[Stored dataset items]
------------------------------------

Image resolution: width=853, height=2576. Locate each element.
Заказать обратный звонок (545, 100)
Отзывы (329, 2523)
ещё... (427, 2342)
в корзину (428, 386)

------------------------------------

* Task details
Every entry should be output again exactly as written.

* Solution to this problem
Image resolution: width=853, height=2576. Locate each element.
Заказать обратный звонок (545, 100)
Отзывы (329, 2523)
ещё... (427, 2342)
в корзину (428, 386)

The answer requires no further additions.